Please take a look at the Contribution Agreement.
Questions?
Please send any questions or discussion topics to [email protected]
License
BSD 2-CLAUSE LICENSE
Copyright 2018 LinkedIn Corporation.
All Rights Reserved.
Redistribution and use in source and binary forms, with or without
modification, are permitted provided that the following conditions are
met:
1. Redistributions of source code must retain the above copyright
notice, this list of conditions and the following disclaimer.

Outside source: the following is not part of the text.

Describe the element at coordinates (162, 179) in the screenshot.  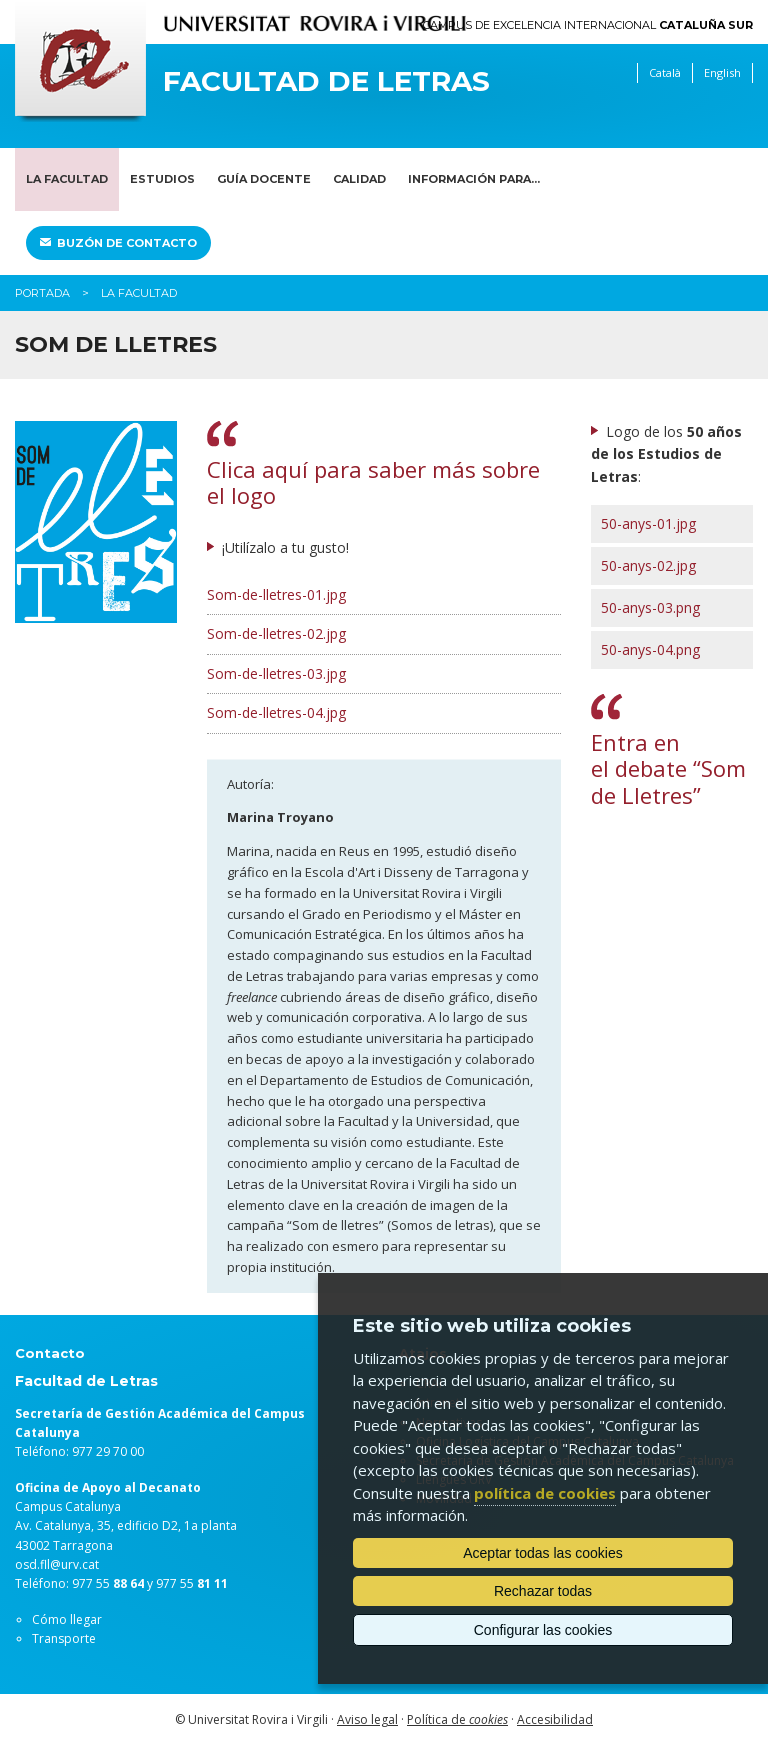 I see `Estudios` at that location.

2. Redistributions in binary form must reproduce the above copyright
notice, this list of conditions and the following disclaimer in the
documentation and/or other materials provided with the
distribution.
THIS SOFTWARE IS PROVIDED BY THE COPYRIGHT HOLDERS AND CONTRIBUTORS
"AS IS" AND ANY EXPRESS OR IMPLIED WARRANTIES, INCLUDING, BUT NOT
LIMITED TO, THE IMPLIED WARRANTIES OF MERCHANTABILITY AND FITNESS FOR
A PARTICULAR PURPOSE ARE DISCLAIMED. IN NO EVENT SHALL THE COPYRIGHT
HOLDER OR CONTRIBUTORS BE LIABLE FOR ANY DIRECT, INDIRECT, INCIDENTAL,
SPECIAL, EXEMPLARY, OR CONSEQUENTIAL DAMAGES (INCLUDING, BUT NOT
LIMITED TO, PROCUREMENT OF SUBSTITUTE GOODS OR SERVICES; LOSS OF USE,
DATA, OR PROFITS; OR BUSINESS INTERRUPTION) HOWEVER CAUSED AND ON ANY
THEORY OF LIABILITY, WHETHER IN CONTRACT, STRICT LIABILITY, OR TORT
(INCLUDING NEGLIGENCE OR OTHERWISE) ARISING IN ANY WAY OUT OF THE USE
OF THIS SOFTWARE, EVEN IF ADVISED OF THE POSSIBILITY OF SUCH DAMAGE.